PROBLEM DETAILS
Give back, character for character, the line that includes "voluntariado con nosotros, envíanos" and all lines beneath it in the data.

┏━━

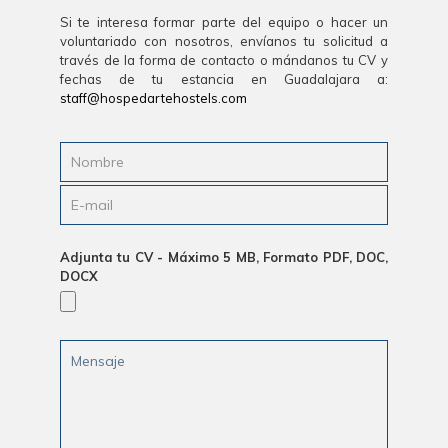
Si te interesa formar parte del equipo o hacer un
voluntariado con nosotros, envíanos tu solicitud a
través de la forma de contacto o mándanos tu CV y
fechas de tu estancia en Guadalajara a:
staff@hospedartehostels.com
Adjunta tu CV - Máximo 5 MB, Formato PDF, DOC,
DOCX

┗━━

FINISHED EXERCISE
voluntariado con nosotros, envíanos tu solicitud a
través de la forma de contacto o mándanos tu CV y
fechas de tu estancia en Guadalajara a:
staff@hospedartehostels.com
Adjunta tu CV - Máximo 5 MB, Formato PDF, DOC,
DOCX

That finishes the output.